§ **EXERCISE OBJECTIVE**:
Look for the string "Hampshire" in the material below. Copy every line where you find it.

§ **SOURCE INFORMATION**:
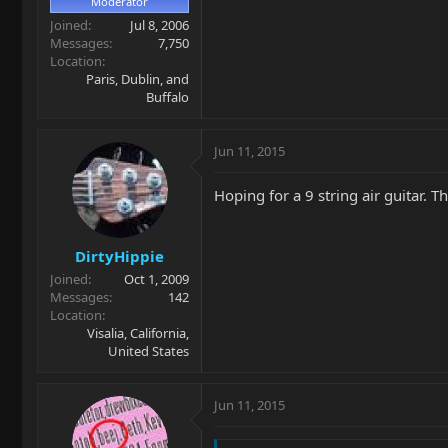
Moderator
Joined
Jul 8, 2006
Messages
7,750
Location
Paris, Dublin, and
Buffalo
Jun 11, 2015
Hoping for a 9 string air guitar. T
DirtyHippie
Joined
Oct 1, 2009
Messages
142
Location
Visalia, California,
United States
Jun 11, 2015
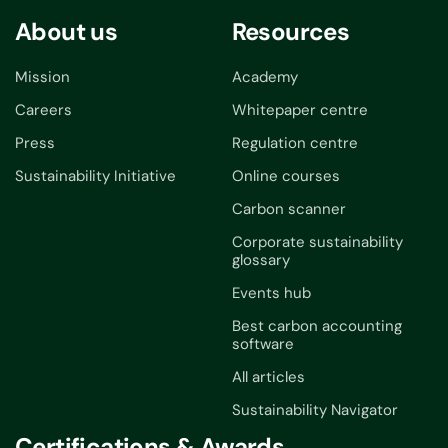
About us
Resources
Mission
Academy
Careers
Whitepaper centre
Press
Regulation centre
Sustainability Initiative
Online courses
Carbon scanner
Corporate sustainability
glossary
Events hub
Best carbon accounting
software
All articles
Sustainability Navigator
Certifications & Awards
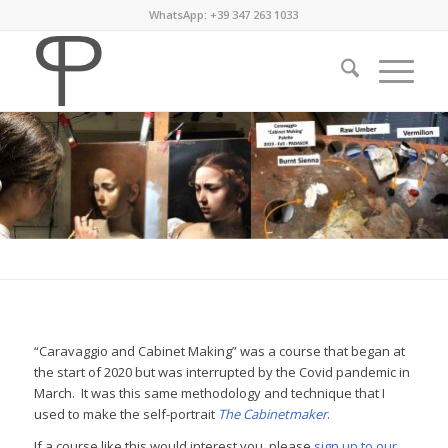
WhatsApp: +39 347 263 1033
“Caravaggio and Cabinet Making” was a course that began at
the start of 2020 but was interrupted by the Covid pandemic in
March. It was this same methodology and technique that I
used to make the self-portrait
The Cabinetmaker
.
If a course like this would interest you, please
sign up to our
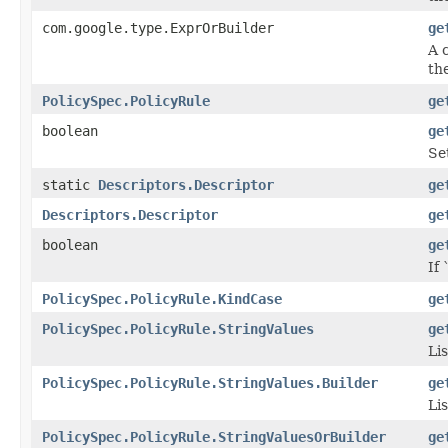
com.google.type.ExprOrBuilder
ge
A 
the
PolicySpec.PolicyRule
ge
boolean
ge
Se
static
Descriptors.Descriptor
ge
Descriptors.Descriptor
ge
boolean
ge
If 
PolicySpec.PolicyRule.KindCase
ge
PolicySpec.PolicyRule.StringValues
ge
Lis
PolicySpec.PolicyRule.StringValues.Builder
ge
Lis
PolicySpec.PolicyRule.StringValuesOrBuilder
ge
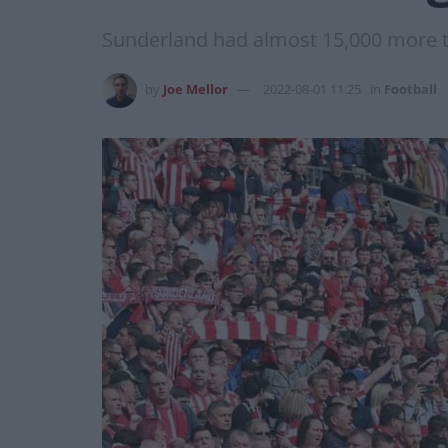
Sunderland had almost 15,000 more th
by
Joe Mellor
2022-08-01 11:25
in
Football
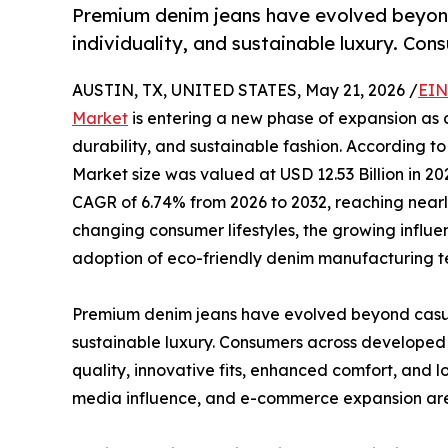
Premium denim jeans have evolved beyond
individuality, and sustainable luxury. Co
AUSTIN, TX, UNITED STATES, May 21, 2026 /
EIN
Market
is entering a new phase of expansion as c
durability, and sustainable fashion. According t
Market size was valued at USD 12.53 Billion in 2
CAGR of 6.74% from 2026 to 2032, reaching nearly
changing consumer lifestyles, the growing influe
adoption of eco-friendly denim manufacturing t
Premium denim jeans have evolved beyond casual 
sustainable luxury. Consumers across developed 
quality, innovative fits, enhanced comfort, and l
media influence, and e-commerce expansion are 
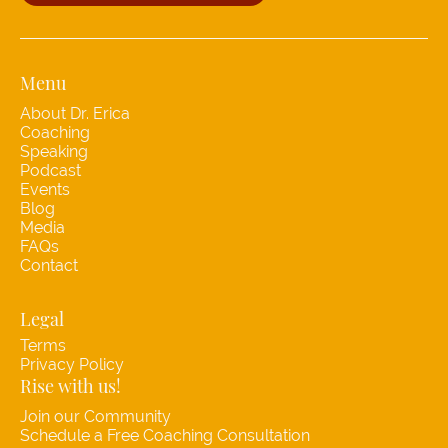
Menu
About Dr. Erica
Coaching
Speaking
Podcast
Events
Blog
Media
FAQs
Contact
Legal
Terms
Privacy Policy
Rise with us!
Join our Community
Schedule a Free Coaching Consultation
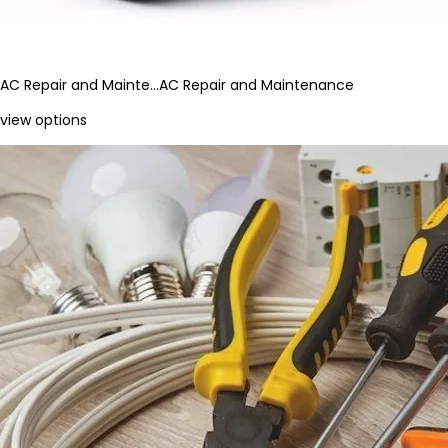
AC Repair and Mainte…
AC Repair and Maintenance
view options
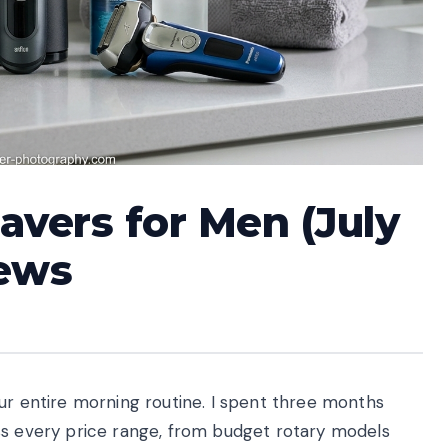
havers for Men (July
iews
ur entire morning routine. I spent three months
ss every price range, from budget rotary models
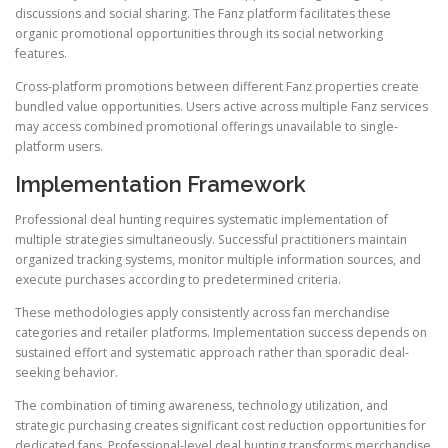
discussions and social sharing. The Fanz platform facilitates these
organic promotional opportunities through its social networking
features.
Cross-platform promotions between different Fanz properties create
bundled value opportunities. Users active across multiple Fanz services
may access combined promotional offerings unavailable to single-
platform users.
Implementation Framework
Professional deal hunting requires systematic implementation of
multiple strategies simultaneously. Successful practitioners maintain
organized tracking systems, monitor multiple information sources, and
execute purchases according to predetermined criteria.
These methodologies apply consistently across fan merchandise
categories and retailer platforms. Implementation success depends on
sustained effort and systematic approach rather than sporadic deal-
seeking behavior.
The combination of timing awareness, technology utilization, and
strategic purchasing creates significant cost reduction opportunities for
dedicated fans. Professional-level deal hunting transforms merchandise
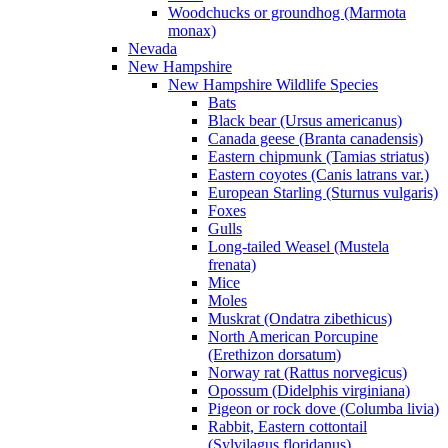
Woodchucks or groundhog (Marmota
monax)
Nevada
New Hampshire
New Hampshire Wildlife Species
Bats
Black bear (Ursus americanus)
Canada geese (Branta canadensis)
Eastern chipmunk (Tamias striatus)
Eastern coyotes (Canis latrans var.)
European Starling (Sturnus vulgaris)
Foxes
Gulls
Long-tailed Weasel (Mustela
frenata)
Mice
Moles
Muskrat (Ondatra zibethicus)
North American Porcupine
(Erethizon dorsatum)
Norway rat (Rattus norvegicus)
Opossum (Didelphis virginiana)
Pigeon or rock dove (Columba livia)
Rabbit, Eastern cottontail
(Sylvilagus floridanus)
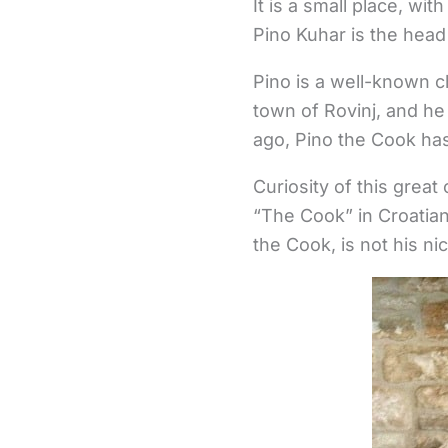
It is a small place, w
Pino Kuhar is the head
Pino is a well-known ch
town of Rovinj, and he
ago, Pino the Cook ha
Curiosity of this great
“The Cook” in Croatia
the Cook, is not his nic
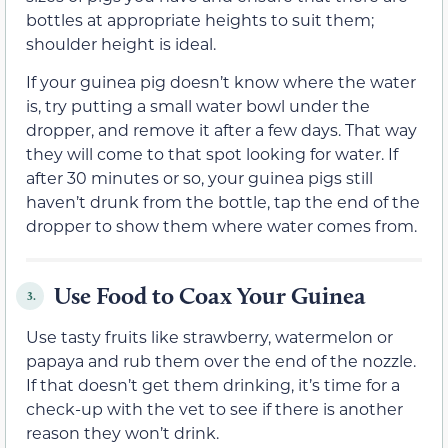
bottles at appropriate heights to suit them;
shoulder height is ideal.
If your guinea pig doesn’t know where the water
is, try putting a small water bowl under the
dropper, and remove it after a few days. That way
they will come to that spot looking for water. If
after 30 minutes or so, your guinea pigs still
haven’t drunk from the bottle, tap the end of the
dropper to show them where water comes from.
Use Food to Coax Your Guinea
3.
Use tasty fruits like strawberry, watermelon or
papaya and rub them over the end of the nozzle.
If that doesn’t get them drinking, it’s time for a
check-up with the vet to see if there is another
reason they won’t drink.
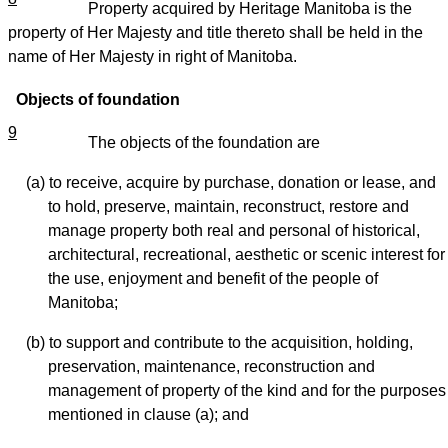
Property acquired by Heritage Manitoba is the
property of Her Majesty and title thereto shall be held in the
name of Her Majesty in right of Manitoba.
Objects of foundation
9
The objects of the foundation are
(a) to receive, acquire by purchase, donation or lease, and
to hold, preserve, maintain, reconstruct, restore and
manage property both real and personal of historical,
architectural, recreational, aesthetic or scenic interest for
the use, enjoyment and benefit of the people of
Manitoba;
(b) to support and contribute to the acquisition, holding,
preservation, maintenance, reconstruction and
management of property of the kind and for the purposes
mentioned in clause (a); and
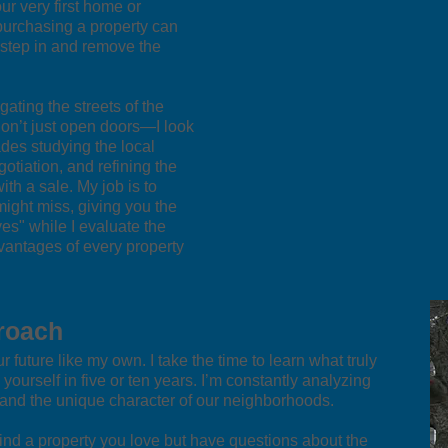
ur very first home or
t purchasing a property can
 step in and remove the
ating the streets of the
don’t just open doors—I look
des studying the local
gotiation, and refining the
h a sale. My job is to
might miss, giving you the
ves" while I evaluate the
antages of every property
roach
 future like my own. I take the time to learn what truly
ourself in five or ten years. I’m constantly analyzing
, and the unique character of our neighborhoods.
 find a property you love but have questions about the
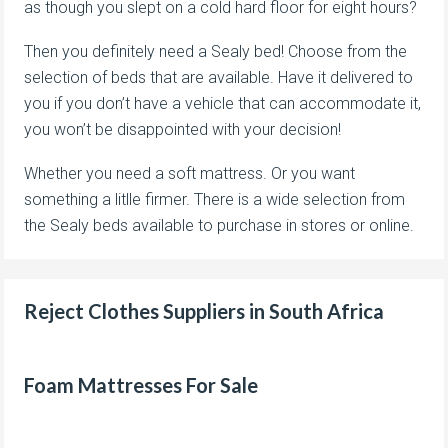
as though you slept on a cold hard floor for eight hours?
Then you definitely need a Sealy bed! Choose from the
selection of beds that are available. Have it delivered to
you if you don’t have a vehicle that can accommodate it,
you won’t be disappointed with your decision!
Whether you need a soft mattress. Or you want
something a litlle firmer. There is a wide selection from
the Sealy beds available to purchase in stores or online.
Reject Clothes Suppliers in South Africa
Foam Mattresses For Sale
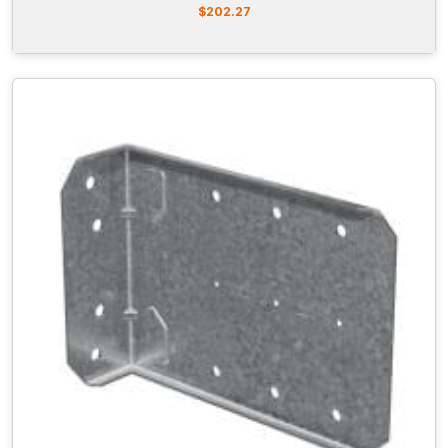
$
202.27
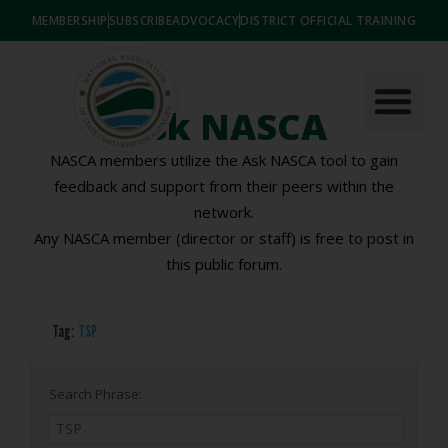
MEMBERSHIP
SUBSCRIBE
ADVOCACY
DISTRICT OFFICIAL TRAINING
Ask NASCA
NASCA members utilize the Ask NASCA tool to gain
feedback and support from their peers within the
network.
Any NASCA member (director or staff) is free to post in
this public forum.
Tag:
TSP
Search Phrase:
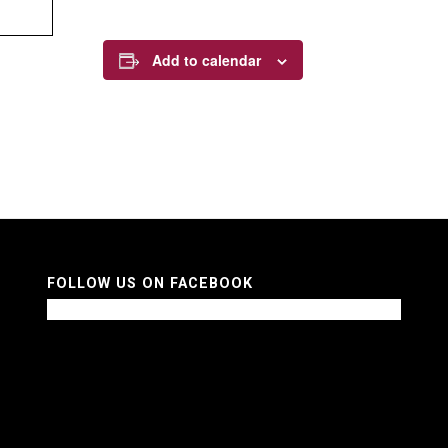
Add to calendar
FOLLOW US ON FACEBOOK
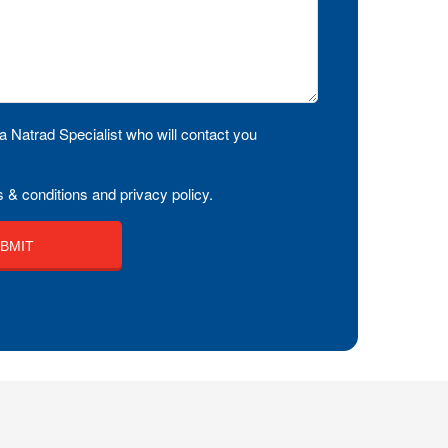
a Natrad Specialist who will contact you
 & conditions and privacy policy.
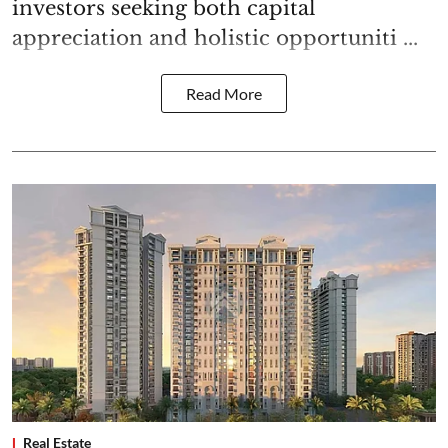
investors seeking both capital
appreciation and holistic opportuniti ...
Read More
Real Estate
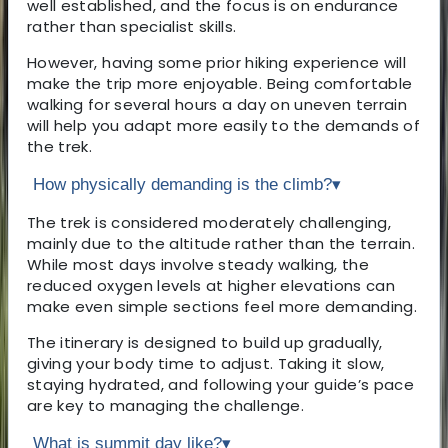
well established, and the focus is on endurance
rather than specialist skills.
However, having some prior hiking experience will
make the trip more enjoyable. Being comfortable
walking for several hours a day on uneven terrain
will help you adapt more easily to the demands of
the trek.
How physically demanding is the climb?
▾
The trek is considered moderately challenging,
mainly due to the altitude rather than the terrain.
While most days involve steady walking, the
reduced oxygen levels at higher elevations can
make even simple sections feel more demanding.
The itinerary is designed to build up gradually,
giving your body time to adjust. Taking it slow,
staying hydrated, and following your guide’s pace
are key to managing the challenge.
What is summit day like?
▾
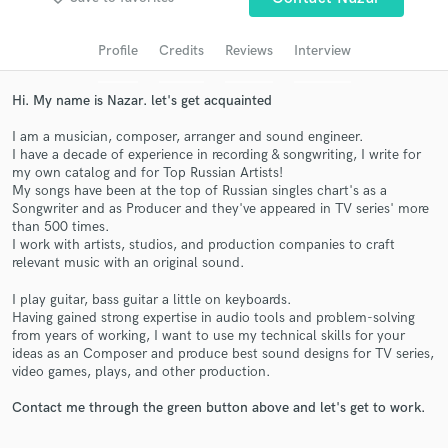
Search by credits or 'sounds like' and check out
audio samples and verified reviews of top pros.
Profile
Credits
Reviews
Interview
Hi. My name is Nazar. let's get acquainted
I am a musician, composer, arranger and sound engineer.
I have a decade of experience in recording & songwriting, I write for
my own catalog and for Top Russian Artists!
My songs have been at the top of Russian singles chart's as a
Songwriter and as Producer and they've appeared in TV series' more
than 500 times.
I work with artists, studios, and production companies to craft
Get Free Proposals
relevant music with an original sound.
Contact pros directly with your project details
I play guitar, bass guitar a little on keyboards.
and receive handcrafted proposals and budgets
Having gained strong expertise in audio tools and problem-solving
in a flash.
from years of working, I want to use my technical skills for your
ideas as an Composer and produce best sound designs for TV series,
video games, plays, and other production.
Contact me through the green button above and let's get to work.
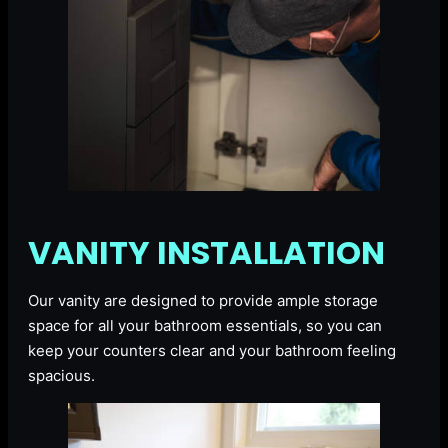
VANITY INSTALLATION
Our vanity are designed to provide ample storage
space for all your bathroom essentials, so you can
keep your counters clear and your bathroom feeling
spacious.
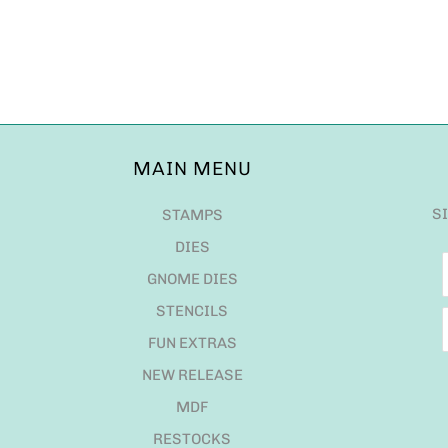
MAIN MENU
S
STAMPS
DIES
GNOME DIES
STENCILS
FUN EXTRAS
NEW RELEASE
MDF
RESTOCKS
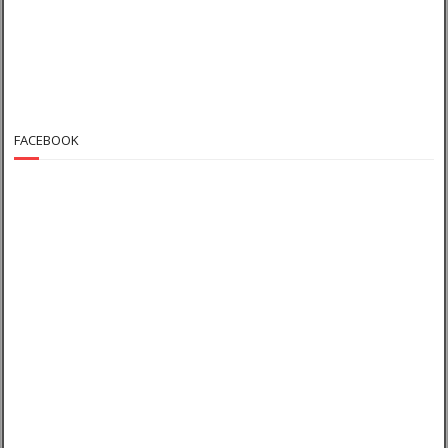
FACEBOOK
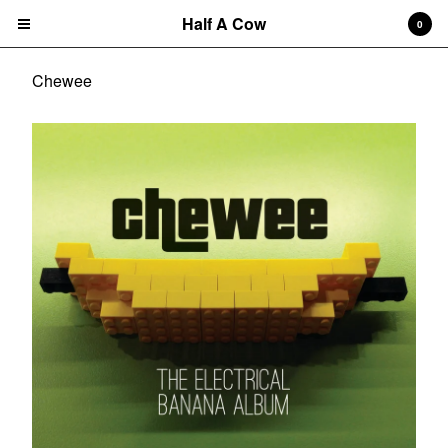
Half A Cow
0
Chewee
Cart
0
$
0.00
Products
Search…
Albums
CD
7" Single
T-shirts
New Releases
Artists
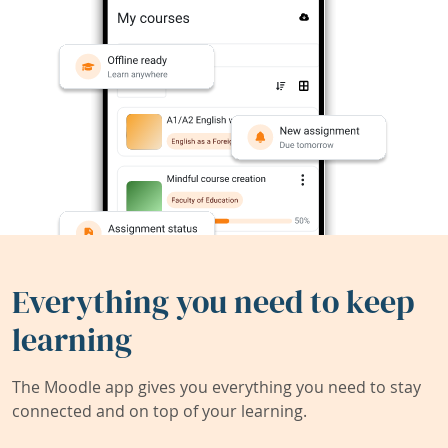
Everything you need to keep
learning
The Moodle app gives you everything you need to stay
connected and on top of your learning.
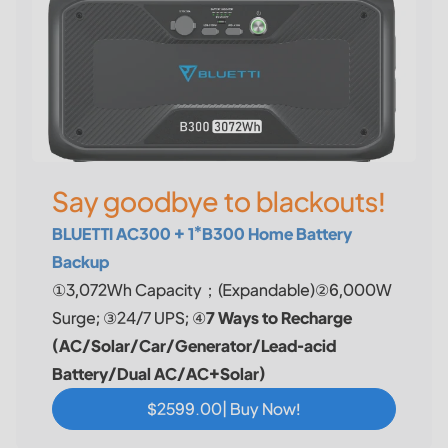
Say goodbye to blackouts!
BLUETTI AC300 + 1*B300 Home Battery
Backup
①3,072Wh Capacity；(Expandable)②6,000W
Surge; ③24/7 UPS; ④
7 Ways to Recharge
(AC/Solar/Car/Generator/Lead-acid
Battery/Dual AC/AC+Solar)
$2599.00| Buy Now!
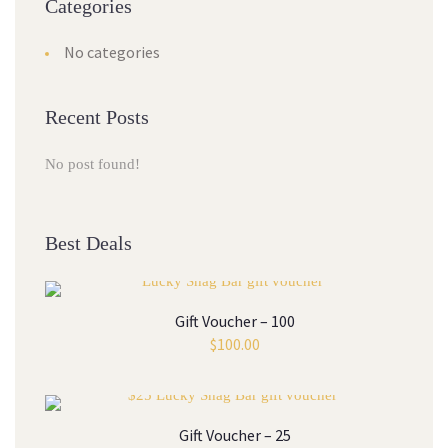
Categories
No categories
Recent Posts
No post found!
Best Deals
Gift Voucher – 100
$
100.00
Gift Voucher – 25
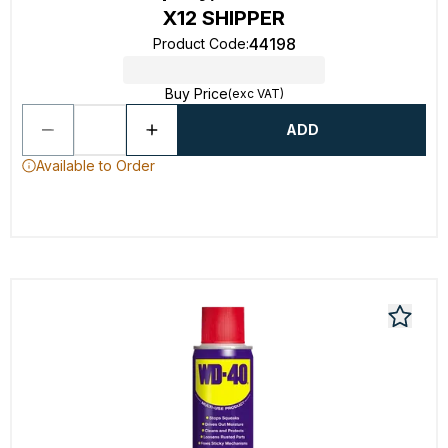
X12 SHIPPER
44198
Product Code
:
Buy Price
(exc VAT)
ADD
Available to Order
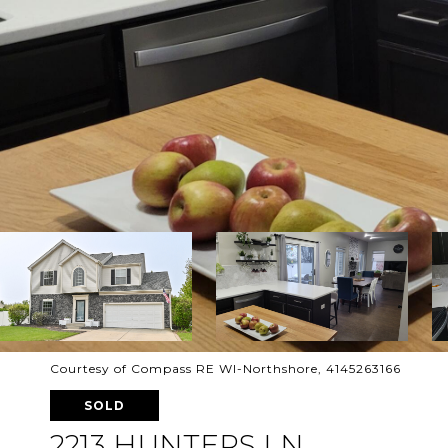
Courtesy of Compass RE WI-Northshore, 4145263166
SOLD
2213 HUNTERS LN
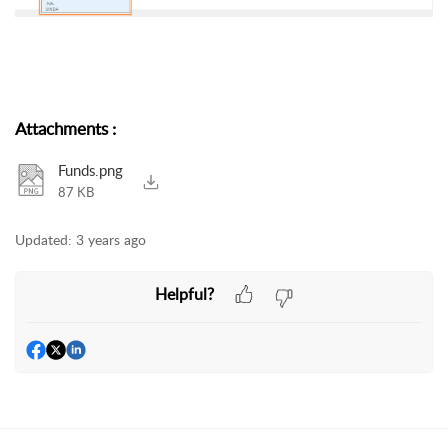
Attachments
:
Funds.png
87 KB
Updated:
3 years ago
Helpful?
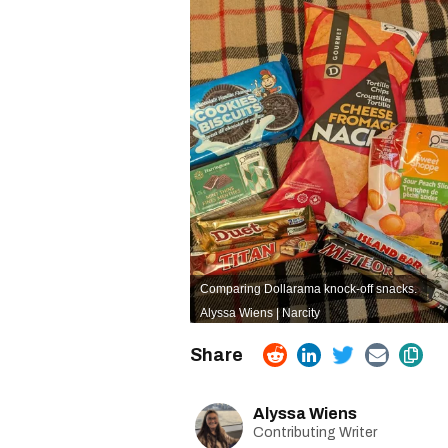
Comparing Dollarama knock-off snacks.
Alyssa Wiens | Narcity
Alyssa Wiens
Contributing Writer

§ **COMPLETED TASK**:
New Hampshire
New Hampshire Wildlife Species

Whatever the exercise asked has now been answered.